La confiance aux produits de la SFCVH-GMP effritée

Il n’en reste pas moins qu’en raison du peu d’information que la SFCVH offre aux consommateurs, de plus en plus de musulmans choisissent de boycotter les produits certifiés par la GMP, qui leur semblent douteux, le doute devant être rejeté dès lors qu’il s’agit de consommer halal.

Pour s’en laver les mains et conserver la marque Herta, Nestlé pourrait décider de lâcher la GMP et de choisir un autre organisme de certification. Dans ce cas, elle aurait tout intérêt à choisir AVS, la certification la mieux réputée auprès des musulmans. Pourtant, le seul gros acteur industriel du halal faisant confiance à AVS à présent est Isla Délice.

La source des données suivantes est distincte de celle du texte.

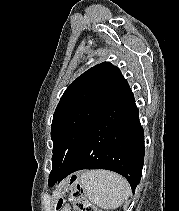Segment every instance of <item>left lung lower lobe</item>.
Instances as JSON below:
<instances>
[{"mask_svg":"<svg viewBox=\"0 0 179 211\" xmlns=\"http://www.w3.org/2000/svg\"><path fill=\"white\" fill-rule=\"evenodd\" d=\"M128 85L100 115L81 150L66 170L49 178V186L82 169H107L124 176L133 193L144 164V131Z\"/></svg>","mask_w":179,"mask_h":211,"instance_id":"left-lung-lower-lobe-1","label":"left lung lower lobe"}]
</instances>
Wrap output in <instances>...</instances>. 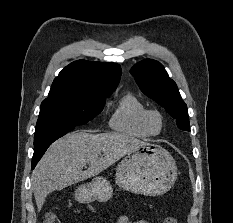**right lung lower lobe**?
<instances>
[{
    "label": "right lung lower lobe",
    "mask_w": 233,
    "mask_h": 223,
    "mask_svg": "<svg viewBox=\"0 0 233 223\" xmlns=\"http://www.w3.org/2000/svg\"><path fill=\"white\" fill-rule=\"evenodd\" d=\"M47 150V149H46ZM45 152H41V153H38L36 155H33V158H32V169H34V167L36 166L37 162L40 160V158L42 157V155L44 154Z\"/></svg>",
    "instance_id": "98d812e1"
}]
</instances>
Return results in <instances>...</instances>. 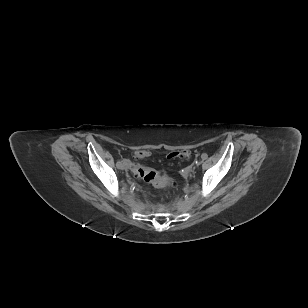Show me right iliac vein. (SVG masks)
<instances>
[{
	"label": "right iliac vein",
	"instance_id": "right-iliac-vein-1",
	"mask_svg": "<svg viewBox=\"0 0 308 308\" xmlns=\"http://www.w3.org/2000/svg\"><path fill=\"white\" fill-rule=\"evenodd\" d=\"M119 169L124 170L126 169V165L121 162V164L118 166Z\"/></svg>",
	"mask_w": 308,
	"mask_h": 308
}]
</instances>
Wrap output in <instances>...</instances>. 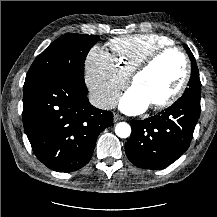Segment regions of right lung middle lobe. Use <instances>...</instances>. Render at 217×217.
Listing matches in <instances>:
<instances>
[{"label": "right lung middle lobe", "instance_id": "right-lung-middle-lobe-1", "mask_svg": "<svg viewBox=\"0 0 217 217\" xmlns=\"http://www.w3.org/2000/svg\"><path fill=\"white\" fill-rule=\"evenodd\" d=\"M99 36L68 33L49 45L33 62L25 83L43 76L62 73L79 84H85L83 66L89 50L97 43Z\"/></svg>", "mask_w": 217, "mask_h": 217}]
</instances>
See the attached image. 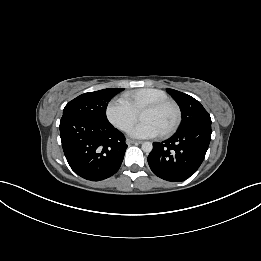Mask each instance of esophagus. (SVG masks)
<instances>
[{
  "instance_id": "1",
  "label": "esophagus",
  "mask_w": 261,
  "mask_h": 261,
  "mask_svg": "<svg viewBox=\"0 0 261 261\" xmlns=\"http://www.w3.org/2000/svg\"><path fill=\"white\" fill-rule=\"evenodd\" d=\"M126 143H127L128 145H132V144H141L142 141L133 140V139H127V140H126Z\"/></svg>"
}]
</instances>
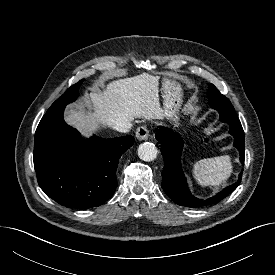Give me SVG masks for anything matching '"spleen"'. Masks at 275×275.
<instances>
[{
    "label": "spleen",
    "mask_w": 275,
    "mask_h": 275,
    "mask_svg": "<svg viewBox=\"0 0 275 275\" xmlns=\"http://www.w3.org/2000/svg\"><path fill=\"white\" fill-rule=\"evenodd\" d=\"M232 173L231 158L228 155L203 159L193 164L192 174L196 182L205 187H217Z\"/></svg>",
    "instance_id": "3e777b00"
}]
</instances>
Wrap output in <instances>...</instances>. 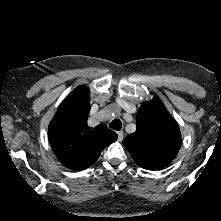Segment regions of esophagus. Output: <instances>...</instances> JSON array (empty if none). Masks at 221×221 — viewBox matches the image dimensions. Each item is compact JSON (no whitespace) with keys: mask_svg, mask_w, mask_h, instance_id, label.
<instances>
[{"mask_svg":"<svg viewBox=\"0 0 221 221\" xmlns=\"http://www.w3.org/2000/svg\"><path fill=\"white\" fill-rule=\"evenodd\" d=\"M117 135H118V140L122 141L123 140V136H124V132L123 131H118Z\"/></svg>","mask_w":221,"mask_h":221,"instance_id":"1","label":"esophagus"}]
</instances>
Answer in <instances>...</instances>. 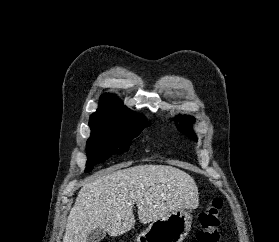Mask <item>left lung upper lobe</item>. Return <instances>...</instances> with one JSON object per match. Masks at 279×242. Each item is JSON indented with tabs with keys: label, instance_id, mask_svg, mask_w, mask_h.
I'll list each match as a JSON object with an SVG mask.
<instances>
[{
	"label": "left lung upper lobe",
	"instance_id": "left-lung-upper-lobe-1",
	"mask_svg": "<svg viewBox=\"0 0 279 242\" xmlns=\"http://www.w3.org/2000/svg\"><path fill=\"white\" fill-rule=\"evenodd\" d=\"M194 121V119L192 117H184L180 120V126H178V129L185 133V134H189V136L193 139L196 140V136L194 134V132L192 131L190 124Z\"/></svg>",
	"mask_w": 279,
	"mask_h": 242
}]
</instances>
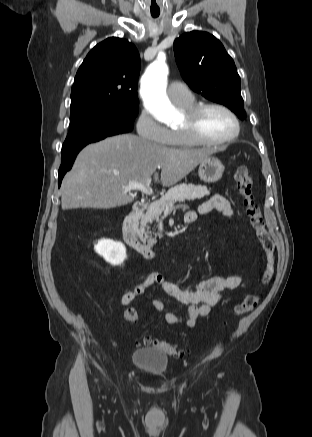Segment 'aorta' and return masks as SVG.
<instances>
[{
    "label": "aorta",
    "instance_id": "762f6f07",
    "mask_svg": "<svg viewBox=\"0 0 312 437\" xmlns=\"http://www.w3.org/2000/svg\"><path fill=\"white\" fill-rule=\"evenodd\" d=\"M168 67L158 58L149 65L141 79L140 93L145 107L161 123L169 124L175 117V109L166 95Z\"/></svg>",
    "mask_w": 312,
    "mask_h": 437
}]
</instances>
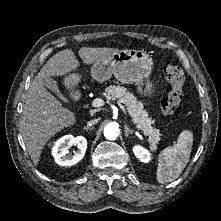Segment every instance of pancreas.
<instances>
[{
  "instance_id": "pancreas-1",
  "label": "pancreas",
  "mask_w": 221,
  "mask_h": 221,
  "mask_svg": "<svg viewBox=\"0 0 221 221\" xmlns=\"http://www.w3.org/2000/svg\"><path fill=\"white\" fill-rule=\"evenodd\" d=\"M104 96L109 100H119L123 103L132 118L133 123L137 125L147 136L152 149H155L156 144L161 138L160 131L152 127L153 121L149 117L148 112L143 108L133 93L128 91L125 87L111 85L105 89Z\"/></svg>"
}]
</instances>
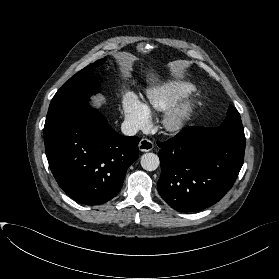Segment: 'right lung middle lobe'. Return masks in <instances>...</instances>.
<instances>
[{"instance_id": "obj_1", "label": "right lung middle lobe", "mask_w": 279, "mask_h": 279, "mask_svg": "<svg viewBox=\"0 0 279 279\" xmlns=\"http://www.w3.org/2000/svg\"><path fill=\"white\" fill-rule=\"evenodd\" d=\"M104 61L100 59L77 72L57 91L50 103L45 125L55 122L91 94L99 92L100 85L93 70Z\"/></svg>"}]
</instances>
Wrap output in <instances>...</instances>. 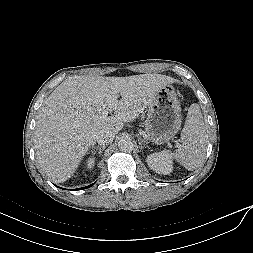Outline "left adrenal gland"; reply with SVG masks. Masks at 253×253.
<instances>
[{
  "label": "left adrenal gland",
  "mask_w": 253,
  "mask_h": 253,
  "mask_svg": "<svg viewBox=\"0 0 253 253\" xmlns=\"http://www.w3.org/2000/svg\"><path fill=\"white\" fill-rule=\"evenodd\" d=\"M138 139H139V144L141 145V149H143L145 147L146 143L141 137H139Z\"/></svg>",
  "instance_id": "obj_1"
}]
</instances>
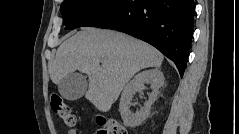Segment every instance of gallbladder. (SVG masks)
<instances>
[{
	"label": "gallbladder",
	"instance_id": "obj_1",
	"mask_svg": "<svg viewBox=\"0 0 239 134\" xmlns=\"http://www.w3.org/2000/svg\"><path fill=\"white\" fill-rule=\"evenodd\" d=\"M86 77L79 73L66 75L58 84L60 95L66 100H77L81 98L87 90Z\"/></svg>",
	"mask_w": 239,
	"mask_h": 134
}]
</instances>
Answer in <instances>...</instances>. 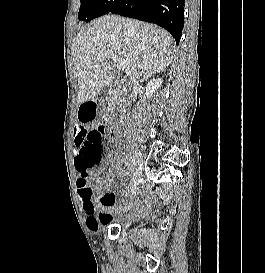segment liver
<instances>
[{"instance_id":"6515ba94","label":"liver","mask_w":265,"mask_h":273,"mask_svg":"<svg viewBox=\"0 0 265 273\" xmlns=\"http://www.w3.org/2000/svg\"><path fill=\"white\" fill-rule=\"evenodd\" d=\"M174 40L156 25L115 15H105L83 28L71 47L78 80L77 102L96 97L111 81L109 55L127 62L131 79H148L164 71L173 59ZM107 55L100 59V55Z\"/></svg>"}]
</instances>
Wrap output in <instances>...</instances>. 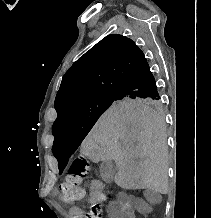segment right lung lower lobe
Returning a JSON list of instances; mask_svg holds the SVG:
<instances>
[{
    "mask_svg": "<svg viewBox=\"0 0 211 218\" xmlns=\"http://www.w3.org/2000/svg\"><path fill=\"white\" fill-rule=\"evenodd\" d=\"M117 95L120 97H160L147 61L122 84Z\"/></svg>",
    "mask_w": 211,
    "mask_h": 218,
    "instance_id": "98d812e1",
    "label": "right lung lower lobe"
}]
</instances>
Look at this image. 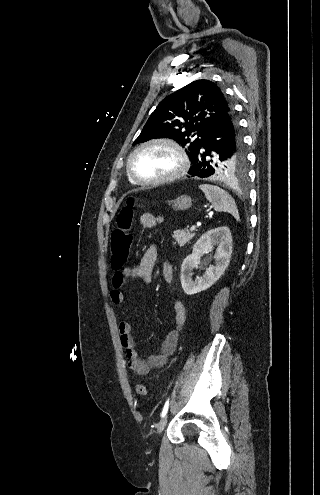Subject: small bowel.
Returning <instances> with one entry per match:
<instances>
[{
  "mask_svg": "<svg viewBox=\"0 0 320 495\" xmlns=\"http://www.w3.org/2000/svg\"><path fill=\"white\" fill-rule=\"evenodd\" d=\"M159 218L151 213H144L140 217V224L146 229H154L158 225ZM157 258V246L152 244L143 254L140 261L133 267H126L120 272H116L112 277L113 289L110 292V301L114 306L124 303L122 288L127 278H137L143 283H150L154 264ZM162 275L169 285L173 283V268L169 262L163 263ZM186 323V309L180 300L174 301L173 328L167 333L159 345V352L142 359L137 350L135 339L132 335L131 325L127 321H121L118 326L120 343L125 350L128 366L137 375H146L151 370L163 367L168 358L174 353L179 332Z\"/></svg>",
  "mask_w": 320,
  "mask_h": 495,
  "instance_id": "c3829d8e",
  "label": "small bowel"
}]
</instances>
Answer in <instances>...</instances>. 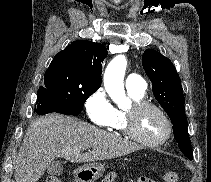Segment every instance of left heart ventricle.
Wrapping results in <instances>:
<instances>
[{
    "label": "left heart ventricle",
    "instance_id": "obj_1",
    "mask_svg": "<svg viewBox=\"0 0 211 182\" xmlns=\"http://www.w3.org/2000/svg\"><path fill=\"white\" fill-rule=\"evenodd\" d=\"M135 127L138 135L147 141L160 139L166 130L162 116L152 108H147L138 113Z\"/></svg>",
    "mask_w": 211,
    "mask_h": 182
}]
</instances>
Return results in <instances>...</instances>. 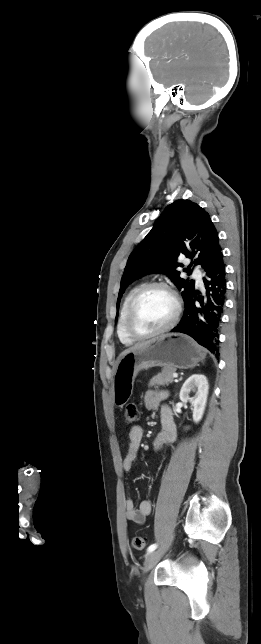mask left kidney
I'll return each mask as SVG.
<instances>
[{"mask_svg": "<svg viewBox=\"0 0 261 644\" xmlns=\"http://www.w3.org/2000/svg\"><path fill=\"white\" fill-rule=\"evenodd\" d=\"M208 380L202 374H194L190 376L183 384L180 390V400L183 402H190L193 406V421L198 423L204 414L207 396H208ZM195 392L193 397H190V392Z\"/></svg>", "mask_w": 261, "mask_h": 644, "instance_id": "5707ae66", "label": "left kidney"}]
</instances>
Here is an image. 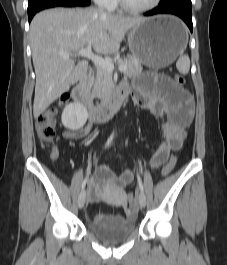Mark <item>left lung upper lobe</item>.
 <instances>
[{
    "label": "left lung upper lobe",
    "instance_id": "left-lung-upper-lobe-1",
    "mask_svg": "<svg viewBox=\"0 0 227 265\" xmlns=\"http://www.w3.org/2000/svg\"><path fill=\"white\" fill-rule=\"evenodd\" d=\"M166 6H186L192 7L191 0H161L159 3V7Z\"/></svg>",
    "mask_w": 227,
    "mask_h": 265
}]
</instances>
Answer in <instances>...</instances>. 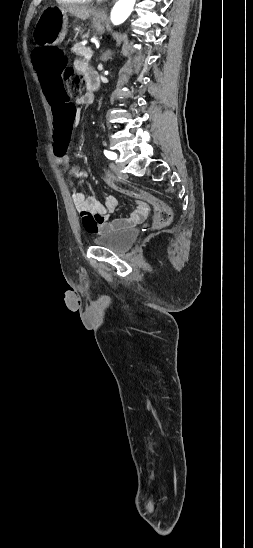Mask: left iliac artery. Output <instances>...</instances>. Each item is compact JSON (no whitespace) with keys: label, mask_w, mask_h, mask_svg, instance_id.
Listing matches in <instances>:
<instances>
[{"label":"left iliac artery","mask_w":253,"mask_h":548,"mask_svg":"<svg viewBox=\"0 0 253 548\" xmlns=\"http://www.w3.org/2000/svg\"><path fill=\"white\" fill-rule=\"evenodd\" d=\"M104 154L108 159L114 160L117 158V155L114 152L104 150Z\"/></svg>","instance_id":"obj_1"}]
</instances>
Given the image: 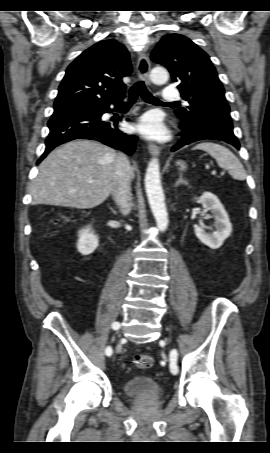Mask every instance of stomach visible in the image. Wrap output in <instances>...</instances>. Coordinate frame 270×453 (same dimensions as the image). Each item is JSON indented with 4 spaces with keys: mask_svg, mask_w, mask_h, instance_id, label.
<instances>
[{
    "mask_svg": "<svg viewBox=\"0 0 270 453\" xmlns=\"http://www.w3.org/2000/svg\"><path fill=\"white\" fill-rule=\"evenodd\" d=\"M176 164L179 167V170H181V171H184L187 168L186 163L182 160L177 161Z\"/></svg>",
    "mask_w": 270,
    "mask_h": 453,
    "instance_id": "1",
    "label": "stomach"
}]
</instances>
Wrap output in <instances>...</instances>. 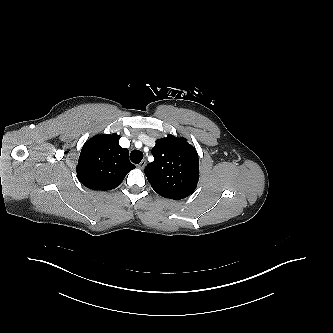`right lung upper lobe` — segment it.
Wrapping results in <instances>:
<instances>
[{
    "mask_svg": "<svg viewBox=\"0 0 333 333\" xmlns=\"http://www.w3.org/2000/svg\"><path fill=\"white\" fill-rule=\"evenodd\" d=\"M119 138L116 133L101 134L83 145L76 169L84 186L102 191L114 189L135 168L129 161L128 149L119 145Z\"/></svg>",
    "mask_w": 333,
    "mask_h": 333,
    "instance_id": "cb5924a9",
    "label": "right lung upper lobe"
}]
</instances>
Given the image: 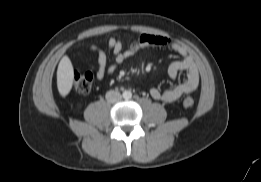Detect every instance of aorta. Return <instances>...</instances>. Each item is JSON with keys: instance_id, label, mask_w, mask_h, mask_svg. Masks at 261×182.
<instances>
[{"instance_id": "aorta-1", "label": "aorta", "mask_w": 261, "mask_h": 182, "mask_svg": "<svg viewBox=\"0 0 261 182\" xmlns=\"http://www.w3.org/2000/svg\"><path fill=\"white\" fill-rule=\"evenodd\" d=\"M132 97V93H131V91H124L123 92V98L124 99H130Z\"/></svg>"}]
</instances>
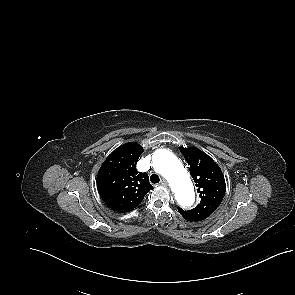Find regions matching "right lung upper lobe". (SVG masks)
<instances>
[{
    "instance_id": "obj_1",
    "label": "right lung upper lobe",
    "mask_w": 295,
    "mask_h": 295,
    "mask_svg": "<svg viewBox=\"0 0 295 295\" xmlns=\"http://www.w3.org/2000/svg\"><path fill=\"white\" fill-rule=\"evenodd\" d=\"M143 149L137 143H126L114 150L98 173V191L105 204L119 213L129 212L153 189L147 173L136 170Z\"/></svg>"
}]
</instances>
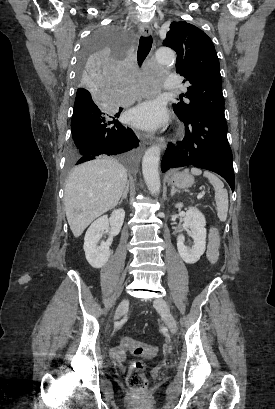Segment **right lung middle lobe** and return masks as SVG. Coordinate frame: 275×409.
Masks as SVG:
<instances>
[{
    "label": "right lung middle lobe",
    "instance_id": "obj_1",
    "mask_svg": "<svg viewBox=\"0 0 275 409\" xmlns=\"http://www.w3.org/2000/svg\"><path fill=\"white\" fill-rule=\"evenodd\" d=\"M127 30H116L114 24H103L101 30L84 43L75 78L76 93L71 120L72 140L62 177L68 178L73 167L95 159H112L137 173L139 140L125 122L124 105L128 96H111L110 91H128L129 83L122 82L121 57L116 51H131Z\"/></svg>",
    "mask_w": 275,
    "mask_h": 409
}]
</instances>
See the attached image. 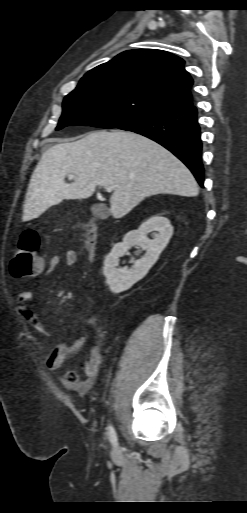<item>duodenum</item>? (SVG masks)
I'll use <instances>...</instances> for the list:
<instances>
[{
  "instance_id": "1",
  "label": "duodenum",
  "mask_w": 247,
  "mask_h": 513,
  "mask_svg": "<svg viewBox=\"0 0 247 513\" xmlns=\"http://www.w3.org/2000/svg\"><path fill=\"white\" fill-rule=\"evenodd\" d=\"M85 230L88 235V254L90 257L94 258L96 255V248H97V236H98V227L96 223L92 220H90L85 227Z\"/></svg>"
}]
</instances>
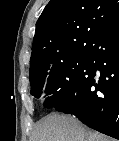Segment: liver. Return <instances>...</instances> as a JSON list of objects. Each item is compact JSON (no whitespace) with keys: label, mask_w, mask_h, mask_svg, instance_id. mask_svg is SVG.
Returning <instances> with one entry per match:
<instances>
[{"label":"liver","mask_w":119,"mask_h":141,"mask_svg":"<svg viewBox=\"0 0 119 141\" xmlns=\"http://www.w3.org/2000/svg\"><path fill=\"white\" fill-rule=\"evenodd\" d=\"M30 141H113L92 131L73 116L50 114L39 122Z\"/></svg>","instance_id":"liver-1"}]
</instances>
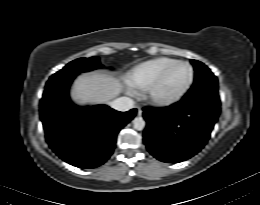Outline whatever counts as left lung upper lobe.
<instances>
[{
	"label": "left lung upper lobe",
	"instance_id": "5c2ea615",
	"mask_svg": "<svg viewBox=\"0 0 260 205\" xmlns=\"http://www.w3.org/2000/svg\"><path fill=\"white\" fill-rule=\"evenodd\" d=\"M191 63L195 69V80L185 97L204 98L220 104L216 76L203 63L197 60H191Z\"/></svg>",
	"mask_w": 260,
	"mask_h": 205
}]
</instances>
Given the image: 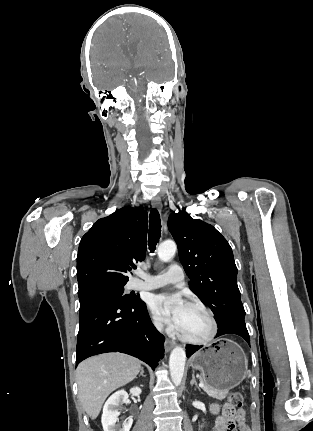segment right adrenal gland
Wrapping results in <instances>:
<instances>
[{
  "instance_id": "obj_1",
  "label": "right adrenal gland",
  "mask_w": 313,
  "mask_h": 431,
  "mask_svg": "<svg viewBox=\"0 0 313 431\" xmlns=\"http://www.w3.org/2000/svg\"><path fill=\"white\" fill-rule=\"evenodd\" d=\"M139 376L146 377V376L144 375V370H143V368L141 369V372H140Z\"/></svg>"
}]
</instances>
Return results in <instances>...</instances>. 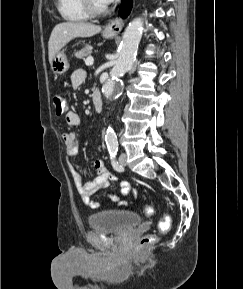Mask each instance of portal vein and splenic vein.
<instances>
[{
    "label": "portal vein and splenic vein",
    "mask_w": 243,
    "mask_h": 289,
    "mask_svg": "<svg viewBox=\"0 0 243 289\" xmlns=\"http://www.w3.org/2000/svg\"><path fill=\"white\" fill-rule=\"evenodd\" d=\"M93 62H94V59H93L92 56L87 57L86 60H85V64L87 66H91L93 64Z\"/></svg>",
    "instance_id": "obj_1"
}]
</instances>
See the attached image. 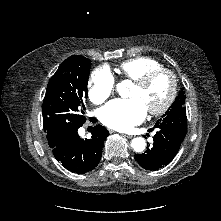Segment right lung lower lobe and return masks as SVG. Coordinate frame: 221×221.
<instances>
[{
  "instance_id": "right-lung-lower-lobe-1",
  "label": "right lung lower lobe",
  "mask_w": 221,
  "mask_h": 221,
  "mask_svg": "<svg viewBox=\"0 0 221 221\" xmlns=\"http://www.w3.org/2000/svg\"><path fill=\"white\" fill-rule=\"evenodd\" d=\"M95 121L96 119L92 118V122ZM77 131L78 128L48 144L52 148L54 157L62 166L69 171L84 174L98 165L104 140L109 132L105 127L97 125L93 129L90 139H82Z\"/></svg>"
}]
</instances>
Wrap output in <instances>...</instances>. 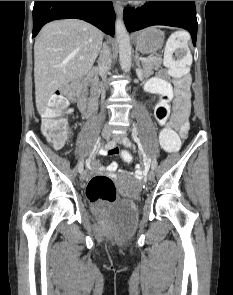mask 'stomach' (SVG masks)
<instances>
[{"label":"stomach","mask_w":233,"mask_h":295,"mask_svg":"<svg viewBox=\"0 0 233 295\" xmlns=\"http://www.w3.org/2000/svg\"><path fill=\"white\" fill-rule=\"evenodd\" d=\"M136 49L142 54H153L163 45L164 33L156 27H149L135 35Z\"/></svg>","instance_id":"stomach-1"}]
</instances>
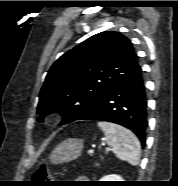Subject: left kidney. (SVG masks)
<instances>
[{"instance_id": "obj_1", "label": "left kidney", "mask_w": 178, "mask_h": 186, "mask_svg": "<svg viewBox=\"0 0 178 186\" xmlns=\"http://www.w3.org/2000/svg\"><path fill=\"white\" fill-rule=\"evenodd\" d=\"M101 181H123L119 175H107Z\"/></svg>"}]
</instances>
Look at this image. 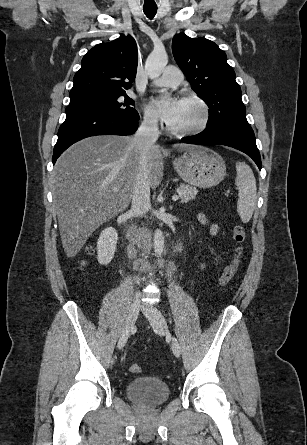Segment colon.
Wrapping results in <instances>:
<instances>
[{"label":"colon","mask_w":307,"mask_h":445,"mask_svg":"<svg viewBox=\"0 0 307 445\" xmlns=\"http://www.w3.org/2000/svg\"><path fill=\"white\" fill-rule=\"evenodd\" d=\"M233 240L235 242V250L230 262L225 267L224 272L221 276L220 284L222 286H226L234 277L243 254L246 232L242 225H236L234 227ZM140 370L141 368L138 364L134 363L129 366V372L131 373H139Z\"/></svg>","instance_id":"1"}]
</instances>
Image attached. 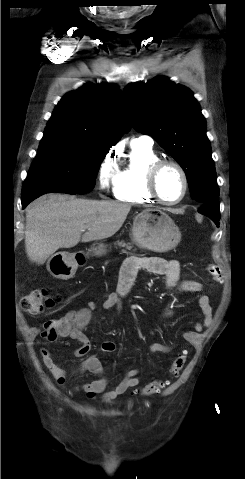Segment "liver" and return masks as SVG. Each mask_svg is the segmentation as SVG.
I'll use <instances>...</instances> for the list:
<instances>
[{"label":"liver","instance_id":"6515ba94","mask_svg":"<svg viewBox=\"0 0 245 479\" xmlns=\"http://www.w3.org/2000/svg\"><path fill=\"white\" fill-rule=\"evenodd\" d=\"M130 209V204L115 201L42 196L26 213V253L32 262L43 264L60 248L109 238L122 227Z\"/></svg>","mask_w":245,"mask_h":479}]
</instances>
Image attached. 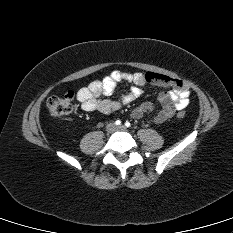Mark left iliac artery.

Pour régler les principaux conflits qui minent le marché du halal, la charte du halal, élaborée par le Conseil français du culte musulman (CFCM), pourrait résoudre quelques problèmes inhérents au marché à moyen terme si tout le monde décidait de la suivre. Toutefois, la charte n'a toujours pas été adoptée à ce jour. Les luttes intestines entre les fédérations qui composent le CFCM sont tenaces.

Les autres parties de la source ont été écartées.